Börsen-Zeitung
Vergeigt, Kommentar zur EBA von Bernd Wittkowski
Frankfurt (ots) - Helmut Kohl hat die Europäische Zentralbank
(EZB) nach Frankfurt geholt. Angela Merkel schaffte es nicht einmal,
die EU-Partner für einen Umzug der vergleichsweise kleinen
Regulierungsinstanz European Banking Authority (EBA) von der Themse
an den Main zu gewinnen. "Germany: four points!" bedeutete das Aus
schon in der zweiten Runde des ESC (Europäischer Standort-Contest).
Der strahlende, im Finale freilich wie zuvor schon Amsterdam als Sitz
der Arzneimittelbehörde EMA erst per Los ermittelte Sieger heißt
Paris vor Dublin.
Wurde in Berlin vor lauter Sondierung übersehen, dass in Brüssel
eine wegen der von ihr auf internationale Finanzdienstleister und
deren Umfeld ausgehenden Symbol- und Sogwirkung höchst bedeutsame
Entscheidung anstand? Diese bis zum Schluss in die richtige Richtung
zu lenken, hätte den vollen Einsatz der Verantwortlichen erfordert.
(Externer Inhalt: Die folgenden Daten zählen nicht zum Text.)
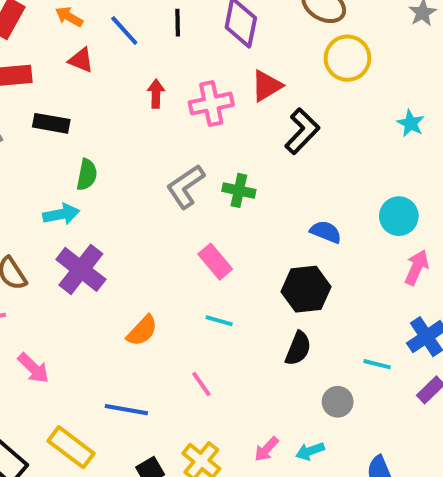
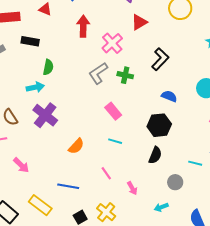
red arrow: (156, 94) -> (83, 26), size x1.5
pink cross: (211, 104) -> (112, 43), moved, turned -30
black L-shape: (302, 131) -> (160, 59), moved
pink arrow: (267, 449) -> (132, 188), moved, turned -72

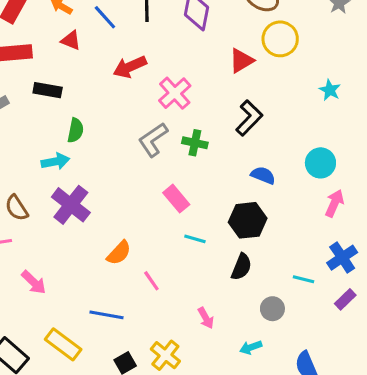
red triangle: (139, 22) -> (241, 61), moved
red arrow: (83, 26) -> (130, 67), turned -115
cyan line: (115, 141) -> (195, 239), moved
pink line: (106, 173) -> (151, 281), moved

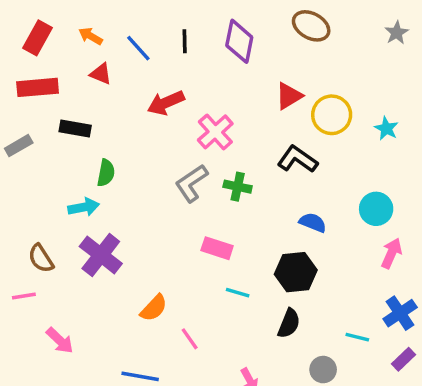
yellow circle: (280, 39) -> (332, 115), moved
black L-shape: (249, 118) -> (297, 159), turned -99
pink rectangle: (176, 199) -> (217, 248), turned -32

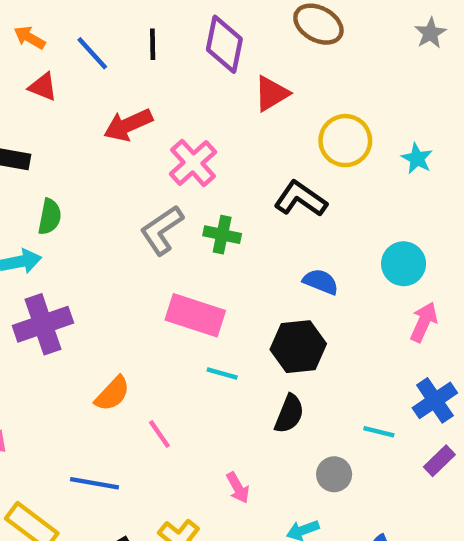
red triangle: (289, 96) -> (271, 94), moved
pink rectangle: (217, 248) -> (195, 315), size x1.4
purple cross: (101, 255) -> (43, 324), turned 33

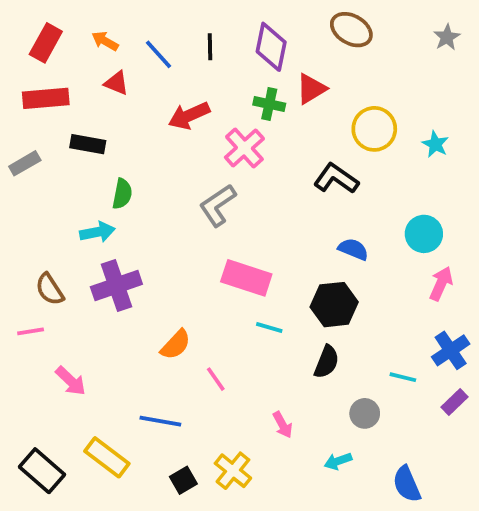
green cross: (222, 235) -> (269, 104), moved

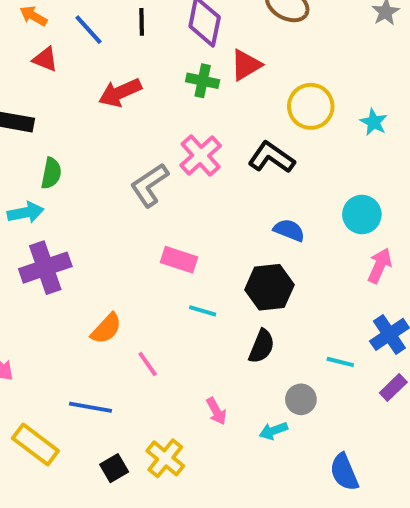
pink cross: (244, 148) -> (201, 155), moved
pink rectangle: (246, 278) -> (179, 260), size x0.7
cyan arrow: (338, 461) -> (273, 431), moved

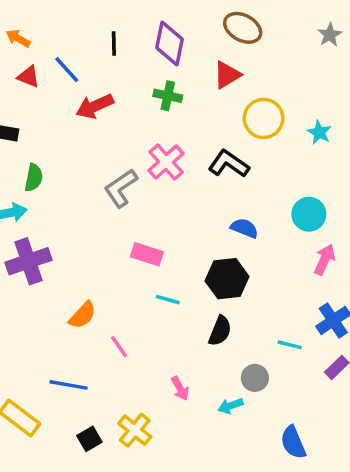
blue line: (89, 30) -> (67, 70), moved
red triangle: (246, 65) -> (227, 75), moved

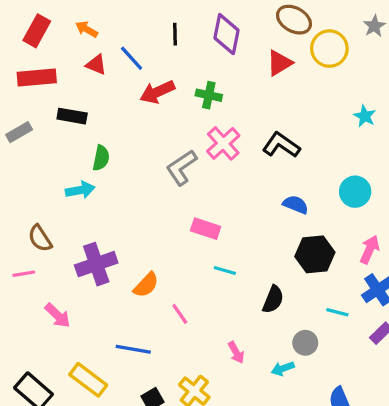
green cross: (168, 96) -> (209, 95), moved
yellow circle: (264, 118) -> (329, 49), moved
pink arrow: (325, 259) -> (370, 250), moved
purple cross: (28, 261) -> (96, 264), moved
black hexagon: (227, 279) -> (315, 254), moved

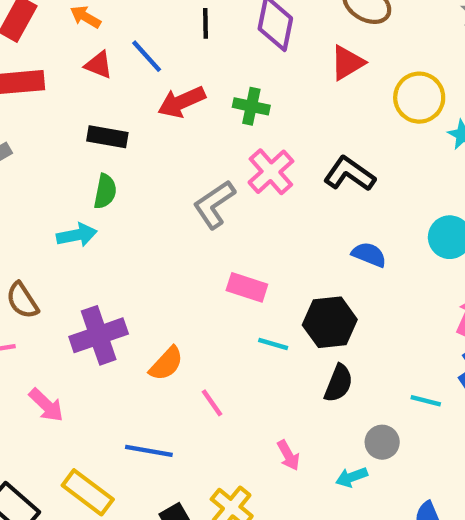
yellow circle: (329, 49) -> (419, 98), moved
black rectangle: (72, 116) -> (107, 137), moved
black hexagon: (315, 254) -> (330, 322), moved

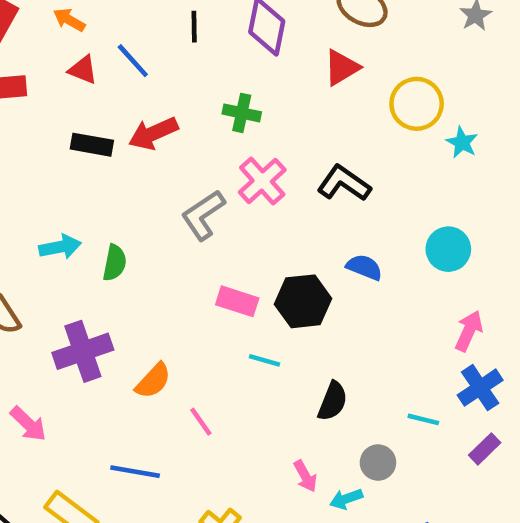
red arrow: (181, 102) -> (153, 133), moved
green semicircle: (105, 191) -> (115, 263), moved
black hexagon: (330, 322) -> (303, 301), moved
pink arrow: (288, 455) -> (305, 476), moved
Dass Frankfurt das Rennen geradezu abgeschlagen verlor, deutet auf
ein Versagen der Berliner Diplomatie hin. Denn "Bankfurt" wäre als
EBA-Standort die "logische Wahl" gewesen. Mit der Kampagne "Frankfurt
- the Natural Choice" hatte sich die Mainmetropole - natürlich nicht
dank eines Alleingangs von Kanzler Kohl, sondern getragen von einer
großen Koalition aus Politik in Bund, Land Hessen und Stadt
Frankfurt, Wirtschaft und anderen Interessengruppen - in den
neunziger Jahren gegen eine Vielzahl schwergewichtiger Mitbewerber
als Sitz der EZB durchgesetzt.
Als - nicht zuletzt dank seiner geld- und währungspolitischen
Rolle - kontinentaleuropäische Finanzhauptstadt beherbergt Frankfurt
heute neben der "doppelten", auch für Bankenaufsicht zuständigen EZB
und der Bundesbank Europas Versicherungsaufsicht EIOPA und den
Europäischen Ausschuss für Systemrisiken sowie Teile der nationalen
Finanzaufsicht BaFin. In diesem regulatorischen und aufsichtlichen
Kraftzentrum werden Synergien freigesetzt, wovon nicht nur dieser
Finanzplatz selbst profitiert, sondern das europäische Finanzsystem
als Ganzes. Hier wäre folglich auch die 2011 etablierte EBA, die nach
dem Brexit nicht am künftigen Offshore-Platz London bleiben kann,
perfekt aufgehoben gewesen. Die Konzentration der Behörden an einem
Standort hätte es vor allem auch leichter gemacht, eines hoffentlich
nicht allzu fernen Tages die interessenkonfliktträchtige Vermengung
geldpolitischer und aufsichtsrechtlicher Verantwortlichkeiten in der
EZB zu bereinigen.
Frankfurt hat ein Heimspiel verloren, das angesichts der
wirtschaftlichen Logik relativ leicht hätte gewonnen werden können.
Vergeigt hat es Berlin.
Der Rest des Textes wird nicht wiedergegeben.